For the foregoing reasons, the court DENIES Plaintiff's motion to compel further responses to the requests for production. Further, only for the purposes of this specific motion, in the interests of justice and judicial economy the court will not award sanctions in the form of attorney's fees to Defendants. Plaintiff, however, is forewarned that if he brings any future discovery motions without strict compliance with all applicable discovery rules the court will assess sanctions as required.

IT IS SO ORDERED.

Chambers' Rules on Discovery Disputes for Magistrate Judge Nita L. Stormes

If the parties have not resolved their dispute through the meet and confer process, counsel shall, within forty-five (45) days of the date upon which the event giving rise to the dispute occurred (see (2) below), file a joint statement entitled "Joint Motion for Determination of Discovery Dispute" with the

1. The joint statement is to include: (1) a declaration of compliance with the meet and confer requirement; (2) points and authorities (not to exceed 10 pages per side); and (3) a format in accordance with the "Sample Format" described below.
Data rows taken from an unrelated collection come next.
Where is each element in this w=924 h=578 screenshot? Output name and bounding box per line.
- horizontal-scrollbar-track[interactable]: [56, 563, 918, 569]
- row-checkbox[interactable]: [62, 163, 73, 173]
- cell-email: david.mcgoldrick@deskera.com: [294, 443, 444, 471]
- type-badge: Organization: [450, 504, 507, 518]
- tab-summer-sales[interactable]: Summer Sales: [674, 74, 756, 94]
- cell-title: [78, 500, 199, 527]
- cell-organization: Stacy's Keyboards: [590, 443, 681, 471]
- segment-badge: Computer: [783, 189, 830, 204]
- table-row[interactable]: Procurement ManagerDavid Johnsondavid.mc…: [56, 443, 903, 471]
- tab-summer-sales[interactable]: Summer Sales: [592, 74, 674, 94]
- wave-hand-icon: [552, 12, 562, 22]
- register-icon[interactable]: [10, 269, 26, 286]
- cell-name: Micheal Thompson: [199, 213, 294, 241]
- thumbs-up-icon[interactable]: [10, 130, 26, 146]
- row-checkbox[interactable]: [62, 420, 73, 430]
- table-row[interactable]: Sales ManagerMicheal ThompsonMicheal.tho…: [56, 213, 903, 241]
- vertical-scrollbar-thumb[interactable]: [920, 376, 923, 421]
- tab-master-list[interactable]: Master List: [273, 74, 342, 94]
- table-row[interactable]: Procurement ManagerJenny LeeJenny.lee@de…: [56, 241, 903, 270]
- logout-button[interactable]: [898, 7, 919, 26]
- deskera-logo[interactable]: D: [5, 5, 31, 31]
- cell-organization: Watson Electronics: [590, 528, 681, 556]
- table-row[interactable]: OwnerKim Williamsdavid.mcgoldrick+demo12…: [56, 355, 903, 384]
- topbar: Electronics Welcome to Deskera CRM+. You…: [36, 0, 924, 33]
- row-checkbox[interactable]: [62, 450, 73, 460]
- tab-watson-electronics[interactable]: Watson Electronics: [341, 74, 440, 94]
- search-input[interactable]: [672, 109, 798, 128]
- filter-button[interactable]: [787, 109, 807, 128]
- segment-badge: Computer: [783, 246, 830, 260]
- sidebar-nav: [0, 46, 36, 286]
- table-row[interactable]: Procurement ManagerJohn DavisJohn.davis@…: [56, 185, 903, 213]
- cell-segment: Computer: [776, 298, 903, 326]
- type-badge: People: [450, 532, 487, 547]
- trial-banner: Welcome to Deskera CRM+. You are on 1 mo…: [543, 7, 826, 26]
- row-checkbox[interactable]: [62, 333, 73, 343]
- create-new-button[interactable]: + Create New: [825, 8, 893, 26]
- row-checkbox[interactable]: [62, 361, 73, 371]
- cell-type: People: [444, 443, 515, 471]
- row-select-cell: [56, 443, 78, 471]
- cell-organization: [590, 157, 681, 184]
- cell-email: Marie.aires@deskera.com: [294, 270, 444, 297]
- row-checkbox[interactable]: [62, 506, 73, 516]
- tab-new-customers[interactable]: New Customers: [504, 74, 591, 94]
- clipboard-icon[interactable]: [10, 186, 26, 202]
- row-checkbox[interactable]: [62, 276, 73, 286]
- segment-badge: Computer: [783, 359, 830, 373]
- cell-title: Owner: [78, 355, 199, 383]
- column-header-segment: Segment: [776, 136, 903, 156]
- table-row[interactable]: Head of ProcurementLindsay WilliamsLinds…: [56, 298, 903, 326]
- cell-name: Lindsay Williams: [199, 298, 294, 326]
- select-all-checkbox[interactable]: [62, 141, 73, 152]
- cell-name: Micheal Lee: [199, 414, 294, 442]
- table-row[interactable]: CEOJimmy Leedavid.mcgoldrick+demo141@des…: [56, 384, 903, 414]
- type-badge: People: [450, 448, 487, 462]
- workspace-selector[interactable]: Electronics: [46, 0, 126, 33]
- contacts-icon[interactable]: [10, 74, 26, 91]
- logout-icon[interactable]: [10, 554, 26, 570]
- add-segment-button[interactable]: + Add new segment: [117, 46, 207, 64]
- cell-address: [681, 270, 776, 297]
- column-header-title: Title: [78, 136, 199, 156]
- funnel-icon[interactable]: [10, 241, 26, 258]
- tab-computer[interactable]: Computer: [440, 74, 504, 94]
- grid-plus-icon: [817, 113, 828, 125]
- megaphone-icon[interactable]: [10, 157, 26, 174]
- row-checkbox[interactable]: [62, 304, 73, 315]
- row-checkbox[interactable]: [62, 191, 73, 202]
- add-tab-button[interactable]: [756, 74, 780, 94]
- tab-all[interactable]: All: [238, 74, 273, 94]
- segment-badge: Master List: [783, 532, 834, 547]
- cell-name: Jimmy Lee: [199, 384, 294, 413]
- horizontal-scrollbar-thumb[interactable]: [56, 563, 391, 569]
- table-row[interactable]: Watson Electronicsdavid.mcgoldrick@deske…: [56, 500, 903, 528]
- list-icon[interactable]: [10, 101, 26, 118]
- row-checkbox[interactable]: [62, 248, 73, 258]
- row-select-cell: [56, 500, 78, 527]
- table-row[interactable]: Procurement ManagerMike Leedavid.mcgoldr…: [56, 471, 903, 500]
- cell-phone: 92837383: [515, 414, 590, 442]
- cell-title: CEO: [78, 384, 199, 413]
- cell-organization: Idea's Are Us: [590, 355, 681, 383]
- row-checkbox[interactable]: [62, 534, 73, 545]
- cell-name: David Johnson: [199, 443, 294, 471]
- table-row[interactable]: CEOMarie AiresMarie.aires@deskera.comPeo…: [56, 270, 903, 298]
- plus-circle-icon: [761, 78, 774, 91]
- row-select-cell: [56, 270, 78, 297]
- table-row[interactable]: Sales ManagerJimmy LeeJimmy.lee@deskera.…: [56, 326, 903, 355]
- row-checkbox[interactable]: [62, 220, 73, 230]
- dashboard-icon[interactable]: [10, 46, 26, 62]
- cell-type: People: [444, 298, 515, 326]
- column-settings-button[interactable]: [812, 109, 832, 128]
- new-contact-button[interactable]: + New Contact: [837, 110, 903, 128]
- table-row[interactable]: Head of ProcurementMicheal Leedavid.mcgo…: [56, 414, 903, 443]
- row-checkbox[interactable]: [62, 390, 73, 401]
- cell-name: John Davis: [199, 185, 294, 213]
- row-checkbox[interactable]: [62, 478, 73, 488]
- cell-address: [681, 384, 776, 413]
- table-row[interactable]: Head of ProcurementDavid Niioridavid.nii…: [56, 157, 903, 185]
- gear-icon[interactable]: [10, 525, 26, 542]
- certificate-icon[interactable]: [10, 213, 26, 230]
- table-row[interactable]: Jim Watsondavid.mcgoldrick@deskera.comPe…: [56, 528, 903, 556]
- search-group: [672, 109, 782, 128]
2. For oral discovery, the event giving rise to the discovery dispute is the completion of the transcript of the affected portion of the deposition. For written discovery, the event giving rise to the discovery dispute is the service of the initial response.

3. Any exhibits accompanying the joint statement shall also be filed.

4. Counsel shall not attach copies of any meet and confer correspondence to the joint statement. The Court will either issue an order following the filing of the joint statement or will schedule a telephonic discovery conference.

Sample Format: Joint Motion for Determination Of Discovery Dispute

Request No. 1: Any and all documents referencing, describing or approving the Metropolitan Correctional Center as a treatment facility for inmate mental health treatment by the Nassau County local mental health director or other government official or agency.

Response to Request No. 1: Objection. This request is overly broad, irrelevant, burdensome, vague and ambiguous and not limited in scope as to time.

Plaintiff's Reason to Compel Production: This request is directly relevant to the denial of Equal Protection for male inmates. Two women's jails have specifically qualified Psychiatric Units with certain license to give high quality care to specific inmates with mental deficiencies. Each women's psychiatric Unit has specialized professional psychiatric treatment staff (i.e., 24 hour psychiatric nurses full time, psychiatric care, psychological care, etc.). Men do not have comparable services. This request will document the discrepancy.

Defendant's Basis for Objections: This request is not relevant to the issues in the case. Plaintiff does not have a cause of action relating to the disparate psychiatric treatment of male and female inmates. Rather, the issue in this case is limited to the specific care that Plaintiff received. Should the Court find that the request is relevant, defendant request that it be limited to a specific time frame.